What to produce: Nothing but the records, repeated exactly, should form the response.

Record set:

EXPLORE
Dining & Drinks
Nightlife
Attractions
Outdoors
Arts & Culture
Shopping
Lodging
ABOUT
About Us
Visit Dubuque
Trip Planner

Answer section:
EXPLORE
Dining & Drinks
Nightlife
Attractions
Outdoors
Arts & Culture
Shopping
Lodging
ABOUT
About Us
Visit Dubuque
Trip Planner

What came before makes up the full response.